Fr Lombardi of the Vatican Press Office has been quoted as saying Cardinals have a duty to vote.  In saying that he is simply repeating the terms of Pope John Paul II's Universi Dominici Gregis, which sets out the rules around the Conclave:

"All the Cardinal electors, convoked for the election of the new Pope by the Cardinal Dean, or by another Cardinal in his name, are required, in virtue of holy obedience, to obey the announcement of convocation and to proceed to the place designated for this purpose..."

I'm not a canonist but it seems to me that there are perhaps five ways around this provision.

First, it is possible that Pope Benedict XVI will do a last minute amendment to this on the timing of the Conclave - he could also provide an out for certain Cardinals.  That is pretty unlikely though.

Secondly, although again extremely unlikely, it is not too late for the Cardinals concerned to resign their office with the consent of the current Pope - or be deposed from Office.  Given the defiance expressed by Cardinal Mahony, however, the first course seems unlikely (though stranger things have been known to happen), and surely Pope Benedict XVI would already have acted if he intended to.

Thirdly, a Cardinal can be excused by reason of 'sickness or some other grave impediment' (para 38).  The College of Cardinals has to recognize the case though, and given the noise coming out of the Vatican, perhaps that is unlikely.
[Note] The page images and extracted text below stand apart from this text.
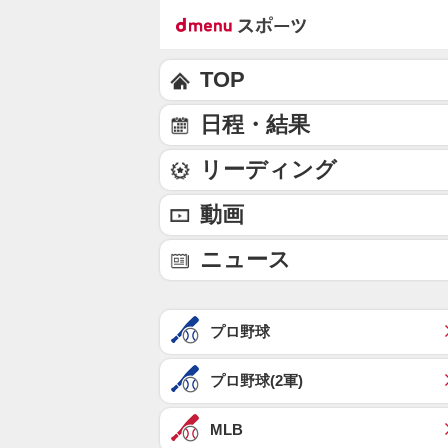
TOP
日程・結果
リーディング
動画
ニュース
プロ野球
プロ野球(2軍)
MLB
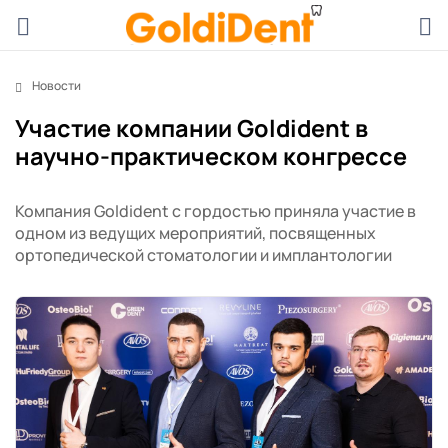
Новости
Участие компании Goldident в
научно-практическом конгрессе
Компания Goldident с гордостью приняла участие в
одном из ведущих мероприятий, посвященных
ортопедической стоматологии и имплантологии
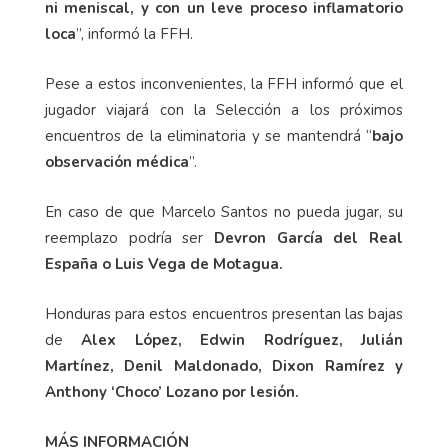
ni meniscal, y con un leve proceso inflamatorio
loca
”, informó la FFH.
Pese a estos inconvenientes, la FFH informó que el
jugador viajará con la Selección a los próximos
encuentros de la eliminatoria y se mantendrá “
bajo
observación médica
”.
En caso de que Marcelo Santos no pueda jugar, su
reemplazo podría ser
Devron García del Real
España o Luis Vega de Motagua.
Honduras para estos encuentros presentan las bajas
de
Alex López, Edwin Rodríguez, Julián
Martínez, Denil Maldonado, Dixon Ramírez y
Anthony ‘Choco’ Lozano por lesión.
MÁS INFORMACIÓN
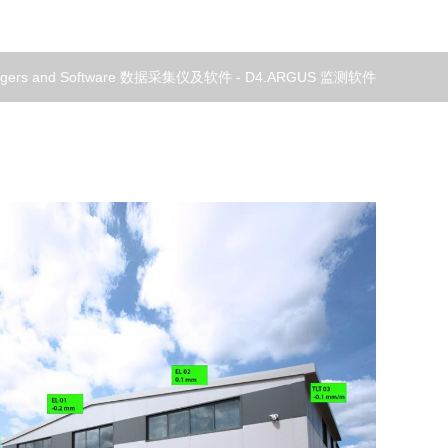
oggers and Software 数据采集仪及软件
-
D4.ARGUS 监测软件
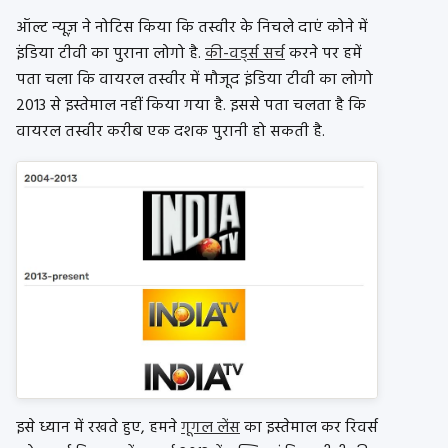
ऑल्ट न्यूज़ ने नोटिस किया कि तस्वीर के निचले दाएं कोने में
इंडिया टीवी का पुराना लोगो है.
की-वर्ड्स सर्च
करने पर हमें
पता चला कि वायरल तस्वीर में मौजूद इंडिया टीवी का लोगो
2013 से इस्तेमाल नहीं किया गया है. इससे पता चलता है कि
वायरल तस्वीर करीब एक दशक पुरानी हो सकती है.
इसे ध्यान में रखते हुए, हमने
गूगल लेंस
का इस्तेमाल कर रिवर्स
The fourth possibility is for a Cardinal to refuse to enter the Conclave, or having entered, leave without proper excuse (para 40), in which case the remaining Cardinal electors are free to proceed without him.  The virtue of 'holy obedience' hardly applies, after all, to one who has so violated his office as pastor as some seem to have.

And the final possibility is for divine action.

Whatever way things go, there is one part of Cardinal Bertone's statement that we can perhaps all agree on, and that is that we should be:

"...praying for Pope Benedict, praying that the Holy Spirit might enlighten the College of Cardinals, and praying for the future Pope, confident that the future of the barque of Peter is in God's hands."


Joshua said...

Quite right and well said.

There is an obvious difference between improperly trying to influence Cardinals for worldly reasons (e.g. blackmailing certain Princes of the Church who have not always themselves been simon-pure) and begging them in the name of Christ, for the good of the Church and souls, not to attend the Conclave, lest they tarnish it and by their imprudence cause scandal and worse (e.g. by frustrating, owing to their own worries about their past misdeeds coming in for punishment, the election of a decisive and energetic, orthodox Pope, and instead helping to orchestrate the election of a less desirable, indecisive and weak one, during whose reign they would be free to continue their own cynical manipulations).

From corrupt and sinful bishops, Good Lord, deliver us!

R J said...

Meanwhile, Britain's highest-ranking prelates seem even less trustworthy than ours:

Bear said...


I agree wholeheartedly with the idea of the lay faithful expressing views on the conclave and papal election: after all many of the faithful are knowledgeable, well educated, experienced in running large organisations and have a lot of "skin in the game".

I also observe that those who are calling for certain cardinals to absent themselves from the conclave are also often those who regularly remind their coreligionists that the Church is not a democracy.

There is one problem with banning or asking certain cardinals from the conclave is that it will taint the election of the next pope - with accusations of rigging the election. Recall storm that happened when Pope John-Paul II changed the rules and excluded old cardinals.

If some of the cardinals were truly wicked, then wouldn't be easier to not go to the conclave, and then if the new pope is not to the liking, make claims of threats and coercion. This would undermine the new pope is a significant way.